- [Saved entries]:
·····

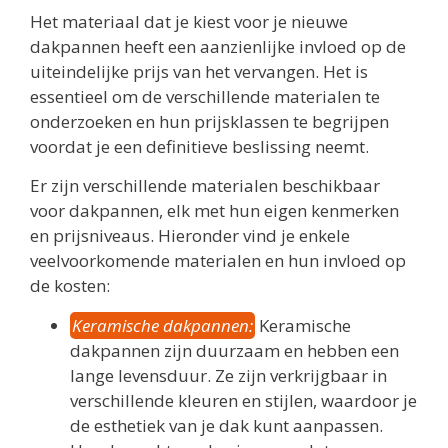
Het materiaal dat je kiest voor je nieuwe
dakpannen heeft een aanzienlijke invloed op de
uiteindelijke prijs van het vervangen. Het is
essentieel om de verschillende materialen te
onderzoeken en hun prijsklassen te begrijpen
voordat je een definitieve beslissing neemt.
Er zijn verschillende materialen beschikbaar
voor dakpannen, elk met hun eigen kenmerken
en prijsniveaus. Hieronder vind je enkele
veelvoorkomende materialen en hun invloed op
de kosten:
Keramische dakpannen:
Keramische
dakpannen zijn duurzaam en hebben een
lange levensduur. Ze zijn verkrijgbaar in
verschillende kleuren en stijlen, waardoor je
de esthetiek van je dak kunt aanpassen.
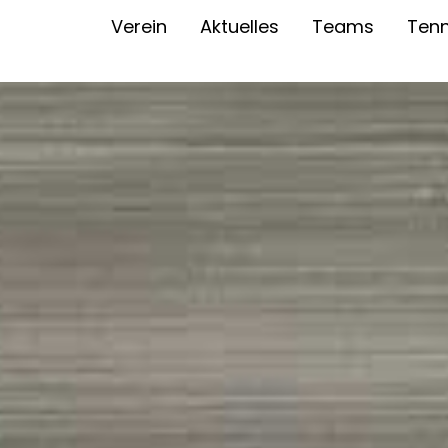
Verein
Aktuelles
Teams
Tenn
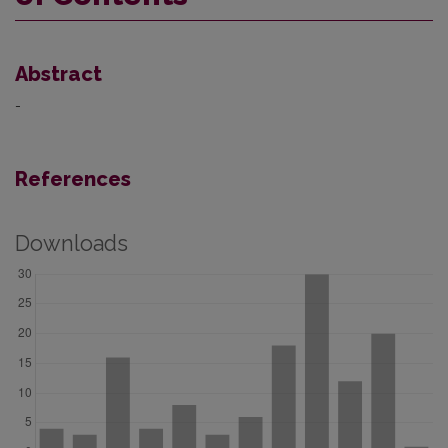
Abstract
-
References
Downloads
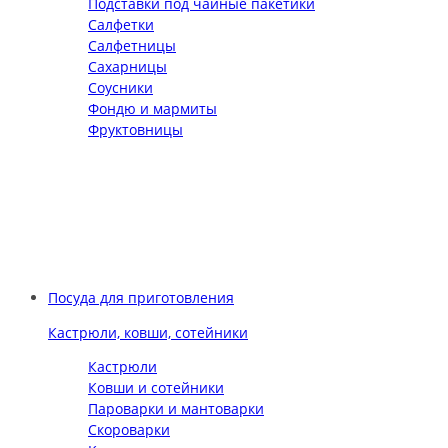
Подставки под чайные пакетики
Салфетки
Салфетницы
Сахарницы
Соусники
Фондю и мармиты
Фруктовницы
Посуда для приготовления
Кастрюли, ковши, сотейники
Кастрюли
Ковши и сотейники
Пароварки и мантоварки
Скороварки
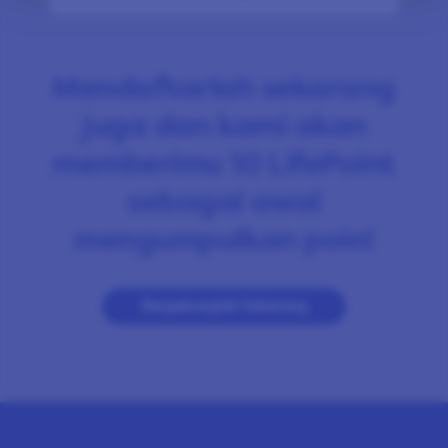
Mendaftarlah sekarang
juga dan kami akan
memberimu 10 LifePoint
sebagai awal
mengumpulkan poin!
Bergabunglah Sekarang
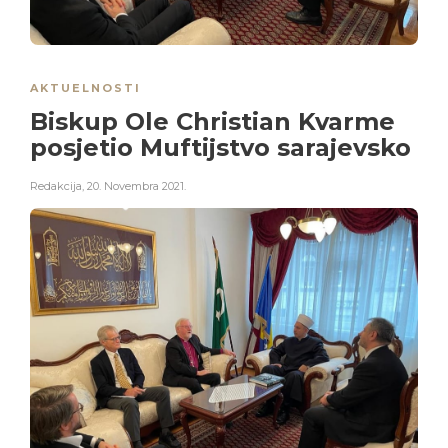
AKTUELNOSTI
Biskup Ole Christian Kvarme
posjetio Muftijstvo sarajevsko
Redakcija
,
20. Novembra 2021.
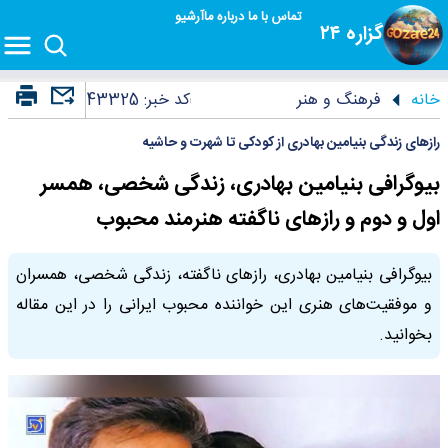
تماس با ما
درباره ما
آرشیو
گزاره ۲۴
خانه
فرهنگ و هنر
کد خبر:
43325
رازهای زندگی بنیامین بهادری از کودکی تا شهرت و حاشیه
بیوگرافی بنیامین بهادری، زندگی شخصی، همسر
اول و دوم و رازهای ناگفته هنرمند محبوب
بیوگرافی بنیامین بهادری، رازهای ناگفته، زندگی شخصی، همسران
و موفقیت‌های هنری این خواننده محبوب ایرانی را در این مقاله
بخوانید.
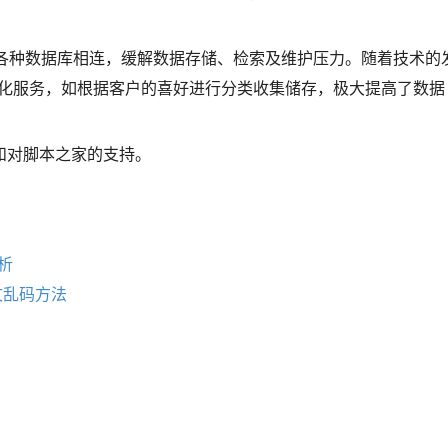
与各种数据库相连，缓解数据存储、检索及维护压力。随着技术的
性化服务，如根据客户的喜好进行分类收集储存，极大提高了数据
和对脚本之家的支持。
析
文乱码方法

·····

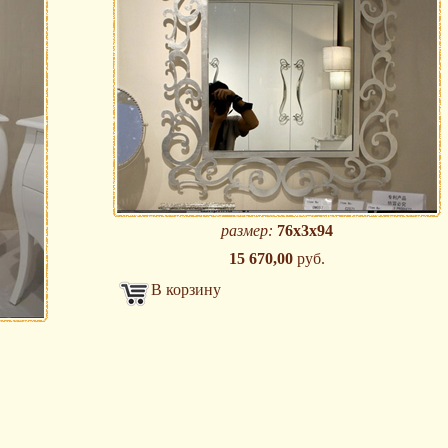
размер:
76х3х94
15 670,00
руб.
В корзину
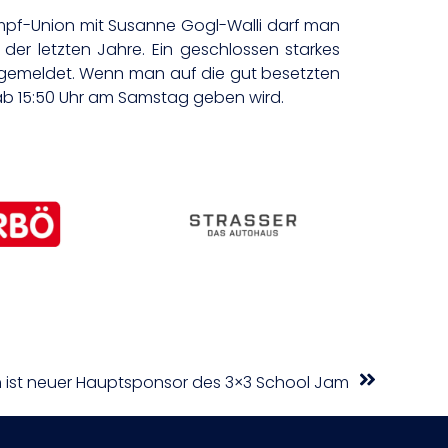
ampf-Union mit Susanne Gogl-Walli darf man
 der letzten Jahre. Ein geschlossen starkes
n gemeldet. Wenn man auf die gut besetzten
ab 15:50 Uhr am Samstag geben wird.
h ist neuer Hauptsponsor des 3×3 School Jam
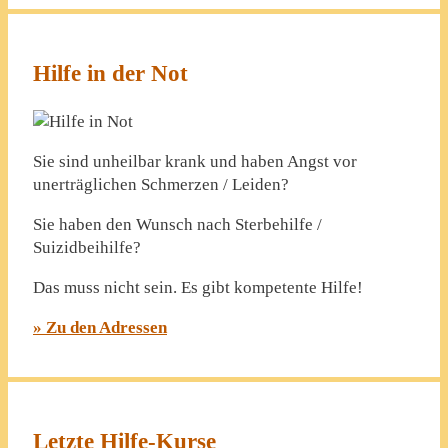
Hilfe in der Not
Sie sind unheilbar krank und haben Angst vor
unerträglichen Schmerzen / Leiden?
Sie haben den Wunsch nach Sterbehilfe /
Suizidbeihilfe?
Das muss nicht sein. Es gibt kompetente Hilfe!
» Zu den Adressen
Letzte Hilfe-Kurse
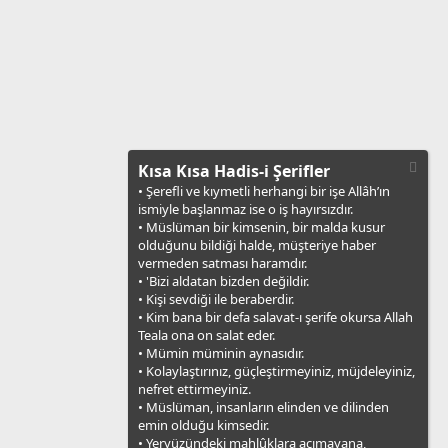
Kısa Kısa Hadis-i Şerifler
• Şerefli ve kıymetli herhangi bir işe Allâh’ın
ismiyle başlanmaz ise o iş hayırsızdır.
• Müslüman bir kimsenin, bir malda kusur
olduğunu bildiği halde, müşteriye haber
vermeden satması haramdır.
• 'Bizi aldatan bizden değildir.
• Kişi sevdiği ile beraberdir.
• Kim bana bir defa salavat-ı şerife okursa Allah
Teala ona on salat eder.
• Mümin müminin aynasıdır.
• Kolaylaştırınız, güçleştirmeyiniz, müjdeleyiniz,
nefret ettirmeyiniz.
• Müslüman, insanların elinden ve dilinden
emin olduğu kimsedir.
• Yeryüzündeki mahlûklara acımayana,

·····

- [Try it]:
Nothing but the lines from the one with "sebagai awal" to the one with "与各种数据库相连，缓解数据存储、检索及维护压力。随着技术的" above, both included, should be transcribed, exactly and without pictures.

- [Answer space]:
sebagai awal
mengumpulkan poin!
Bergabunglah Sekarang
AKTUELNOSTI
Biskup Ole Christian Kvarme
posjetio Muftijstvo sarajevsko
Redakcija
,
20. Novembra 2021.
تماس با ما
درباره ما
آرشیو
گزاره ۲۴
خانه
فرهنگ و هنر
کد خبر:
43325
رازهای زندگی بنیامین بهادری از کودکی تا شهرت و حاشیه
بیوگرافی بنیامین بهادری، زندگی شخصی، همسر
اول و دوم و رازهای ناگفته هنرمند محبوب
بیوگرافی بنیامین بهادری، رازهای ناگفته، زندگی شخصی، همسران
و موفقیت‌های هنری این خواننده محبوب ایرانی را در این مقاله
بخوانید.
与各种数据库相连，缓解数据存储、检索及维护压力。随着技术的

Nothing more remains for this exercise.